- **PROBLEM**:
Your job is to print the listing exactly.

- **INFORMATION PROVIDED**:
◇ ◇ ◇ ◇ ◇ ◇ ◇

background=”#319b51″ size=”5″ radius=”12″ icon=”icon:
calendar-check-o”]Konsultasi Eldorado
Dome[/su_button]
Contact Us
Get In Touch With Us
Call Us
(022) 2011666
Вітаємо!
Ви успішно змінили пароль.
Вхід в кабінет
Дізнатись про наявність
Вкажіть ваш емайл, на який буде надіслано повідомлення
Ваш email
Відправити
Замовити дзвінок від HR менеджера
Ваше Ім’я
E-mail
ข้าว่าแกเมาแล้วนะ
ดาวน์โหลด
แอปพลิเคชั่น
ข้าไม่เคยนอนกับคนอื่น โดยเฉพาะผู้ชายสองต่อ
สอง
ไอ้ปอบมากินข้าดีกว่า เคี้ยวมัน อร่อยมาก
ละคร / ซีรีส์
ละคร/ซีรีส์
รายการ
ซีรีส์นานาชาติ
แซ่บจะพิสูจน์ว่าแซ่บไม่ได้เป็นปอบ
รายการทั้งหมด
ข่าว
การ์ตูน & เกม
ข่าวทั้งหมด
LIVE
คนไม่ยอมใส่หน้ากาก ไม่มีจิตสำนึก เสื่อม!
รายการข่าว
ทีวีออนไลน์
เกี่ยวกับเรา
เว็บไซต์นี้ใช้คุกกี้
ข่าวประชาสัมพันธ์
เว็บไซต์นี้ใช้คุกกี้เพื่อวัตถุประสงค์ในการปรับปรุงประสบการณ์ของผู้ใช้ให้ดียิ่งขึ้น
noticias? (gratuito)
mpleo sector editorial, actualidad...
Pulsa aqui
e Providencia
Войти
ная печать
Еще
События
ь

◇ ◇ ◇ ◇ ◇ ◇ ◇

- **FINAL ANSWER**:
background=”#319b51″ size=”5″ radius=”12″ icon=”icon:
calendar-check-o”]Konsultasi Eldorado
Dome[/su_button]
Contact Us
Get In Touch With Us
Call Us
(022) 2011666
Вітаємо!
Ви успішно змінили пароль.
Вхід в кабінет
Дізнатись про наявність
Вкажіть ваш емайл, на який буде надіслано повідомлення
Ваш email
Відправити
Замовити дзвінок від HR менеджера
Ваше Ім’я
E-mail
ข้าว่าแกเมาแล้วนะ
ดาวน์โหลด
แอปพลิเคชั่น
ข้าไม่เคยนอนกับคนอื่น โดยเฉพาะผู้ชายสองต่อ
สอง
ไอ้ปอบมากินข้าดีกว่า เคี้ยวมัน อร่อยมาก
ละคร / ซีรีส์
ละคร/ซีรีส์
รายการ
ซีรีส์นานาชาติ
แซ่บจะพิสูจน์ว่าแซ่บไม่ได้เป็นปอบ
รายการทั้งหมด
ข่าว
การ์ตูน & เกม
ข่าวทั้งหมด
LIVE
คนไม่ยอมใส่หน้ากาก ไม่มีจิตสำนึก เสื่อม!
รายการข่าว
ทีวีออนไลน์
เกี่ยวกับเรา
เว็บไซต์นี้ใช้คุกกี้
ข่าวประชาสัมพันธ์
เว็บไซต์นี้ใช้คุกกี้เพื่อวัตถุประสงค์ในการปรับปรุงประสบการณ์ของผู้ใช้ให้ดียิ่งขึ้น
noticias? (gratuito)
mpleo sector editorial, actualidad...
Pulsa aqui
e Providencia
Войти
ная печать
Еще
События
ь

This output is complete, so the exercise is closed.